Elsien van Pinxteren finished her Bachelors in Middle Eastern Studies with Hebrew and Arabic at the University of Cambridge. She is starting her Masters in these studies at Harvard University from September 2013. Elsien is mostly interested in the development of identities and group behaviour in conflict areas. This leads her to focus her studies not only on languages, but also broadens her scope with history, anthropology, international economics and law, human rights studies and anthropological linguistics.
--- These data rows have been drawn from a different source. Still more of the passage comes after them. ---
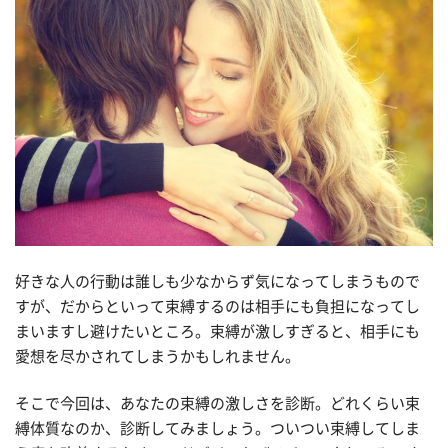
好きな人の行動は誰しも少なからず気になってしまうもので
すが、だからといって束縛するのは相手にも負担になってし
まいますし避けたいところ。束縛が激しすぎると、相手にも
愛想を尽かされてしまうかもしれません。
そこで今回は、あなたの束縛の激しさを診断。どれくらい束
縛体質なのか、診断してみましょう。ついつい束縛してしま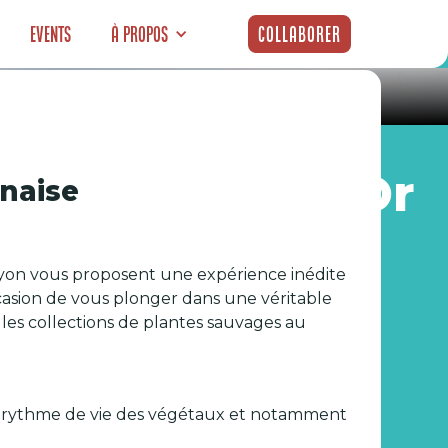
Events
À propos
Collaborer
 de la Tête d’Or
nnaise
e Lyon vous proposent une expérience inédite
occasion de vous plonger dans une véritable
les collections de plantes sauvages au
 le rythme de vie des végétaux et notamment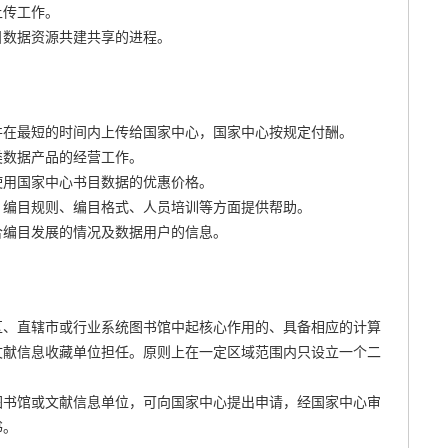
上传工作。
目数据资源共建共享的进程。
并在最短的时间内上传给国家中心，国家中心按规定付酬。
类数据产品的经营工作。
使用国家中心书目数据的优惠价格。
、编目规则、编目格式、人员培训等方面提供帮助。
合编目发展的情况及数据用户的信息。
区、直辖市或行业系统图书馆中起核心作用的、具备相应的计算
文献信息收藏单位担任。原则上在一定区域范围内只设立一个二
图书馆或文献信息单位，可向国家中心提出申请，经国家中心审
书。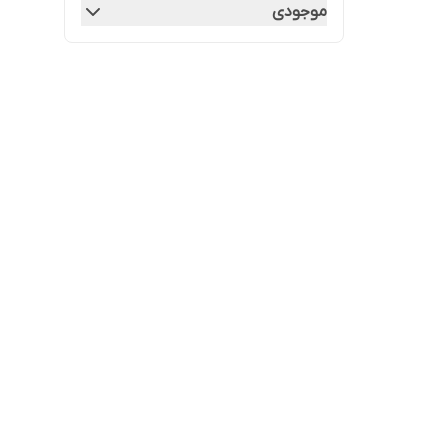
موجودی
It has been said that “Food permits a person [.] to partake each day in the nationalist past“1, and as there is a strong connection to food and nationality. This piece looks at how culinary traditions reflect and construct ideas of cultural identity, nationality and statehood in Israel, trying to define what the terms ‘Israel’ and ‘Israeli’ really mean. Throughout Israel’s short history, it has had to change its attitude towards these concepts. Through considering the development of an Israeli nationality and its reflection in the changing Israeli cuisine, I will investigate what is considered naturally and inherently Israeli,2 in contrast to what is considered as belonging to the ‘Other’.3
Most striking in this discussion is the representation of ethnic food and attitudes towards Arab culinary contributions. These two elements are important, as many different Jewish ethnic groups, who all had, and arguably continue to have, their own culinary traditions, gathered in Israel to form what is now considered Israeli society and culture. These different Jewish groups settled in a land with a primarily Arab indigenous population that influenced the emerging Israeli cuisine. The representation and attitudes towards these influences are a valuable insight into how concepts of cultural identity and nationality developed.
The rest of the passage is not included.